Abstract

This paper explores the productive role of radiological overflows in the historical evolution of the 100 mSv assumption—a technopolitical tool used to frame human–radionuclide relationality in the aftermath of Tokyo Electric Power Company’s (TEPCO’s) Fukushima Daiichi Nuclear Power Plant disaster in 2011. Pairing Callon’s (1998: 264) “logic of framing/overflowing” with sensibilities from the field of feminist material semiotics, the analysis illuminates how a desire to contain public unrest incited by radiological overflows while simultaneously advancing nuclear weapons and nuclear energy programs has led to the formation of the transnational nuclear assemblage—a vast assemblage of scientists, institutional actors, texts, technopolitical tools, etc.—which translates radiological overflows into dominant scientific frameworks for quantifying and regulating human–radionuclide relationality.
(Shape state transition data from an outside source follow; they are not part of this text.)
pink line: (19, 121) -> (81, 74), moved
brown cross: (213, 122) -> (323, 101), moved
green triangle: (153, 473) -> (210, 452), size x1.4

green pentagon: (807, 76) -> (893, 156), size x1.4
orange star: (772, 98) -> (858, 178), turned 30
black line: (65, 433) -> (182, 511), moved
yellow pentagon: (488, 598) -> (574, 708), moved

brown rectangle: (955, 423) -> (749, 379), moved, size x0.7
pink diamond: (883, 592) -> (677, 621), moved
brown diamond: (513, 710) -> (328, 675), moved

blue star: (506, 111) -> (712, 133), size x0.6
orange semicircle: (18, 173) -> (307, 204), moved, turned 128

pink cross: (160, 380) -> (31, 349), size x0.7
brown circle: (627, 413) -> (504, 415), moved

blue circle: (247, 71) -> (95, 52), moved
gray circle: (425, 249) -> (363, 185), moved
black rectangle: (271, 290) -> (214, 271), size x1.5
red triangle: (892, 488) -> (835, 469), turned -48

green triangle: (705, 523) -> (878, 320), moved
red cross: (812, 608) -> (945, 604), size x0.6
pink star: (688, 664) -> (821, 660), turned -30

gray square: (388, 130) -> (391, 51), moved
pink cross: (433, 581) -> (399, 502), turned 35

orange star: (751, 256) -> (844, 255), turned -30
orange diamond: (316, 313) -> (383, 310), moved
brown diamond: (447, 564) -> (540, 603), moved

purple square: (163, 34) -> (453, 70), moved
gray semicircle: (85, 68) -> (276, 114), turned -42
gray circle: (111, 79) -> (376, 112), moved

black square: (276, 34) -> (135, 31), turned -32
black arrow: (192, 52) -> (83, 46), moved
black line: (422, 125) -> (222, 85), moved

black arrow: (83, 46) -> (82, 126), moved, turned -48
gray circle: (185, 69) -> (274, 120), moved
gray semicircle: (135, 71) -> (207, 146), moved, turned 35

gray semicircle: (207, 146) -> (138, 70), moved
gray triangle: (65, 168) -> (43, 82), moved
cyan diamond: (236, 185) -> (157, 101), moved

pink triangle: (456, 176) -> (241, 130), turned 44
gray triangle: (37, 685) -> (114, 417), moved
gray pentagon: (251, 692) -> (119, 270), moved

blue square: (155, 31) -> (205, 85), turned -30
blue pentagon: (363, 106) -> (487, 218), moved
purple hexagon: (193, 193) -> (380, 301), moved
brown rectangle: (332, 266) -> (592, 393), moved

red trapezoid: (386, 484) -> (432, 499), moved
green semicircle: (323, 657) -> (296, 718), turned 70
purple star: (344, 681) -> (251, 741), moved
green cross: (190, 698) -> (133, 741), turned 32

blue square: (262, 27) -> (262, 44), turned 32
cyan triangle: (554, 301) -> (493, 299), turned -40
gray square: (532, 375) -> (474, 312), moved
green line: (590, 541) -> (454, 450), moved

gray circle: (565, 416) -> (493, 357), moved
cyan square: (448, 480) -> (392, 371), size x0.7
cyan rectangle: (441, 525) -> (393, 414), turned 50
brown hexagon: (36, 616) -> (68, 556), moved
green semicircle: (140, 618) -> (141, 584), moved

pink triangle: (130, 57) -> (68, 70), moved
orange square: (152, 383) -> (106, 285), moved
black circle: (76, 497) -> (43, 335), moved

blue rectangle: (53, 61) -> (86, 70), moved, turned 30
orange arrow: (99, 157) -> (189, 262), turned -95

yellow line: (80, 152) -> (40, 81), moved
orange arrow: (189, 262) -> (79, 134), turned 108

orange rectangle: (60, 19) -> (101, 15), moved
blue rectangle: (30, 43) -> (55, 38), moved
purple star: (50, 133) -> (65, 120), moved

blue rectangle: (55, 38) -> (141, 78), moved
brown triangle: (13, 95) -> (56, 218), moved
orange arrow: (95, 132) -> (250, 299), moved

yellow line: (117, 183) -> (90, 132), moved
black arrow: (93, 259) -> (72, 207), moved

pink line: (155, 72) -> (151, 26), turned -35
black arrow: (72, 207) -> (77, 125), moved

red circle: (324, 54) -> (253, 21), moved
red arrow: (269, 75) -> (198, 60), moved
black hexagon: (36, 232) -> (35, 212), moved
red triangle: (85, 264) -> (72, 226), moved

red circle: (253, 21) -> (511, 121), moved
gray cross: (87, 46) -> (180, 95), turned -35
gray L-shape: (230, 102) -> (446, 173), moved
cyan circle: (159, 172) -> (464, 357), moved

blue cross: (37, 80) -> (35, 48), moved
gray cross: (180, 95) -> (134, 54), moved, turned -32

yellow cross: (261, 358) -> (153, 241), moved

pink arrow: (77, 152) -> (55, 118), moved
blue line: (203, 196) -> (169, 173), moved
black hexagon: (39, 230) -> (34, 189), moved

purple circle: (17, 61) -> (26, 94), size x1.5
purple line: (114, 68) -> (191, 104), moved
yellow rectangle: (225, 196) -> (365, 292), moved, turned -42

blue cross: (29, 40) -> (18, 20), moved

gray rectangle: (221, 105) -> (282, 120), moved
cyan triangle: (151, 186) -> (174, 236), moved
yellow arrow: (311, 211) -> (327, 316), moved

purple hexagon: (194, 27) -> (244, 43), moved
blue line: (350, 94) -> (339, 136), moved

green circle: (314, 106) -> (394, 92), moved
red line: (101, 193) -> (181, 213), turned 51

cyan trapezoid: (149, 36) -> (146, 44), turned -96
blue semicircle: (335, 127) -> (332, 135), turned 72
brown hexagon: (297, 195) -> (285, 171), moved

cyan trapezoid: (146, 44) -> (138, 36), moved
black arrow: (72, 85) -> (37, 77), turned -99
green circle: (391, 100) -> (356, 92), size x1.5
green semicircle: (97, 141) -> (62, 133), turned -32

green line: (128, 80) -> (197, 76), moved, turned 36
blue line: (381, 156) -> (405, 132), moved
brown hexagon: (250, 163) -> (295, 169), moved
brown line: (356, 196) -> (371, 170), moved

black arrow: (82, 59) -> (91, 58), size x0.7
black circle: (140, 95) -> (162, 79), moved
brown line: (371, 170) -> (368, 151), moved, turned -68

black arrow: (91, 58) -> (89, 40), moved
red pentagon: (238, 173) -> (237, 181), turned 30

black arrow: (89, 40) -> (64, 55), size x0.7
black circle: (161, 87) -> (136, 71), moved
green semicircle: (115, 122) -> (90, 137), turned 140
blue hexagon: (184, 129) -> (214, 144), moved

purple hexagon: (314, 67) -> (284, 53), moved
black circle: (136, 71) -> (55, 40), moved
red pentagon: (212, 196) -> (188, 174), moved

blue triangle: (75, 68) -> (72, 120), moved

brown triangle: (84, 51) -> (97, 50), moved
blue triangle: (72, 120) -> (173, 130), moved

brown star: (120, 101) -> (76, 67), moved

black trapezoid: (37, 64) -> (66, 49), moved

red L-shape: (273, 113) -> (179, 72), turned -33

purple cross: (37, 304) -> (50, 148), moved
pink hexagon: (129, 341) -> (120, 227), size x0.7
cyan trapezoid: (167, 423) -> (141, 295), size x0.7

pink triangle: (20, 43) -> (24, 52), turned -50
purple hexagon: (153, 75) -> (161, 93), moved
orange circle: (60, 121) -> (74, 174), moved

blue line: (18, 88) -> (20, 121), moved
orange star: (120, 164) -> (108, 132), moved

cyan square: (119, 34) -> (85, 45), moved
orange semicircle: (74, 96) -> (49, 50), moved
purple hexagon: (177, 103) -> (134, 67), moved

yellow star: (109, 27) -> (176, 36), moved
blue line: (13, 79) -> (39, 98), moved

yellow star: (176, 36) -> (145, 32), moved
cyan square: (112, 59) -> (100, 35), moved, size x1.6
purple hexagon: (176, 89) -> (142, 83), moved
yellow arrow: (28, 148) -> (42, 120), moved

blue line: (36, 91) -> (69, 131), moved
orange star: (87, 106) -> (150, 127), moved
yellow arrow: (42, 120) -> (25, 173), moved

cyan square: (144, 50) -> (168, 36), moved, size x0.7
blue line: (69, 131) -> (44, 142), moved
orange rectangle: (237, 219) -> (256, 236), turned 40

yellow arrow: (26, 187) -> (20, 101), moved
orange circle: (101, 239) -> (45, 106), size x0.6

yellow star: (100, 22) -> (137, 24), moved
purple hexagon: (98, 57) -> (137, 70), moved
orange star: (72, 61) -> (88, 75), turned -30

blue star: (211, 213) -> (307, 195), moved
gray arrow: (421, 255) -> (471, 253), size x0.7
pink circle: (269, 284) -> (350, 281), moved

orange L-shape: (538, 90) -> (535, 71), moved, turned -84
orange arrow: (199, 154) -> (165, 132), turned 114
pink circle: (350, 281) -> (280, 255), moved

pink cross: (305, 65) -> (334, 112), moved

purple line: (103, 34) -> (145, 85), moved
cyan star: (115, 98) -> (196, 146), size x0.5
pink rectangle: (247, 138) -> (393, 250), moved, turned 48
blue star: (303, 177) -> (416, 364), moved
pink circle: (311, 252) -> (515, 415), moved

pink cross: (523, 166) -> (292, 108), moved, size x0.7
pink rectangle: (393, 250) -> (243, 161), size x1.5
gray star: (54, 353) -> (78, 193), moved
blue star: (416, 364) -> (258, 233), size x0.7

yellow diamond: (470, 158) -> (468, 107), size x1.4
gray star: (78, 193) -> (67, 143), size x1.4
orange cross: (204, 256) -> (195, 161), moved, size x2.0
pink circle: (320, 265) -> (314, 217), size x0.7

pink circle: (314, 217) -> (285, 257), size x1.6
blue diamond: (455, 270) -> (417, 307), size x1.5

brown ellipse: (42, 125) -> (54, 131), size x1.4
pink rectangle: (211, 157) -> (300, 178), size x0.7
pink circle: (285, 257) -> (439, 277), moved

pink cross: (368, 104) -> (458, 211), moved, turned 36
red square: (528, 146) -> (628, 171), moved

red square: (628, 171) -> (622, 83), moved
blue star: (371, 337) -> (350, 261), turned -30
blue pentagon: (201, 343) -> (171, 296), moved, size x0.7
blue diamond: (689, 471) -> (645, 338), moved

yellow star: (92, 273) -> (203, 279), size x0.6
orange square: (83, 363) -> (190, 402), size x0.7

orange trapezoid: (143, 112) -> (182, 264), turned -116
Exploring the technopolitical nature of the transnational nuclear assemblage’s 100 mSv assumption, the analysis highlights how this assumption participates in enacting a firm, yet flexible frame for containing the messy heterogeneity of ‘low-level’—under 100mSv—human–radionuclide relationality, as well as in marginalizing democratic and scientific debate. The paper ends with a reflection on the contingency of the transnational nuclear assemblage’s framing project, and on other opportunities for attending to the complex socio-materiality of human–radionuclide relationality, particularly at low-levels of exposure.